Datenschutz für Ärzte, Arztpraxen und MVZ

Struktur, Sicherheit und Klarheit im Umgang mit sensiblen Daten.

Ein sicherer Umgang mit personenbezogenen Daten ist eine wesentliche Voraussetzung für eine vertrauensvolle Organisation im Gesundheitswesen. Arztpraxen, MVZ und medizinische Einrichtungen verarbeiten täglich besonders sensible Informationen: Patientendaten, Befunde, Bilddaten, Abrechnungsdaten, Beschäftigtendaten, digitale Kommunikation sowie Daten im Zusammenhang mit Praxissoftware und externen Dienstleistern.


Mit der zunehmenden Nutzung von KI-Anwendungen in Verwaltung, Kommunikation, Dokumentation und Analyse entstehen zusätzliche Fragen zum Schutz personenbezogener Daten. Auch der Einsatz von KI muss deshalb datenschutzrechtlich eingeordnet, organisatorisch geregelt und für Mitarbeitende nachvollziehbar gemacht werden.


Datenschutz ist dabei nicht nur eine formale Pflicht. Entscheidend ist, dass datenschutzrechtliche Anforderungen im tatsächlichen Praxisalltag verstanden, organisiert und umgesetzt werden.Gerade in medizinischen Einrichtungen entstehen Datenschutzrisiken häufig nicht durch fehlenden Willen, sondern durch gewachsene Abläufe, unklare Zuständigkeiten, nicht geregelte Schnittstellen oder fehlende Dokumentation.

Die Datenschutzberatung unterstützt dabei, diese Strukturen sichtbar zu machen, Risiken einzuordnen und tragfähige Lösungen für den Praxisbetrieb zu entwickeln.


Externer Datenschutzbeauftragter


Der externe Datenschutzbeauftragte ist ein fachkundiger Ansprechpartner für die Praxisleitung und die Beschäftigten in datenschutzrechtlichen Fragen. Er begleitet die Organisation, berät bei der Umsetzung gesetzlicher Anforderungen und wirkt darauf hin, dass Datenschutz nicht nur dokumentiert, sondern in die Abläufe der Einrichtung eingebunden wird.

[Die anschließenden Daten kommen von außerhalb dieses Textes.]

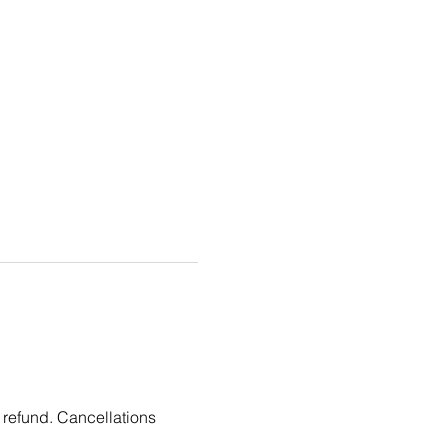
 refund. Cancellations 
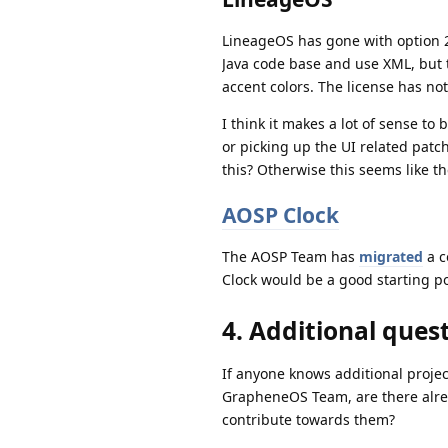
LineageOS has gone with option 2 
Java code base and use XML, but
accent colors. The license has n
I think it makes a lot of sense t
or picking up the UI related patc
this? Otherwise this seems like t
AOSP Clock
The AOSP Team has
migrated
a c
Clock would be a good starting po
4. Additional quest
If anyone knows additional project
GrapheneOS Team, are there alrea
contribute towards them?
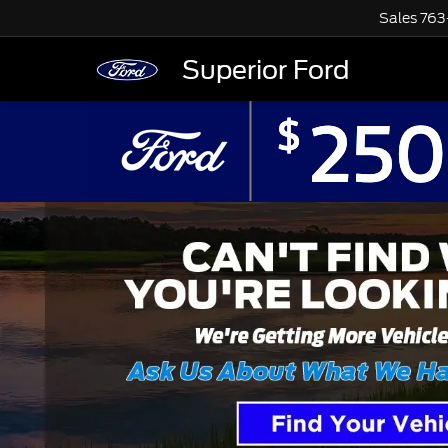
Sales
763
Superior Ford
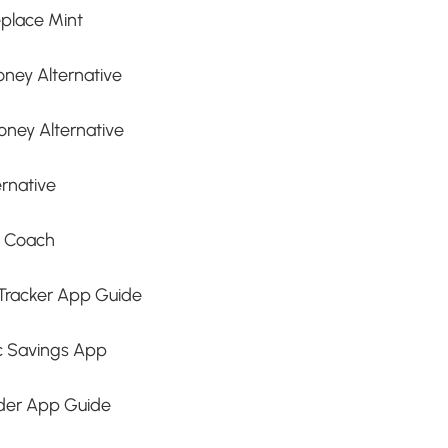
place Mint
ney Alternative
oney Alternative
rnative
t Coach
Tracker App Guide
c Savings App
nder App Guide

Hierzu gehören insbesondere die Prüfung bestehender Abläufe, die Unterstützung bei der Dokumentation, die Beratung zu technischen und organisatorischen Maßnahmen, die Sensibilisierung von Mitarbeitenden sowie die Begleitung bei datenschutzrelevanten Fragestellungen im laufenden Praxisbetrieb.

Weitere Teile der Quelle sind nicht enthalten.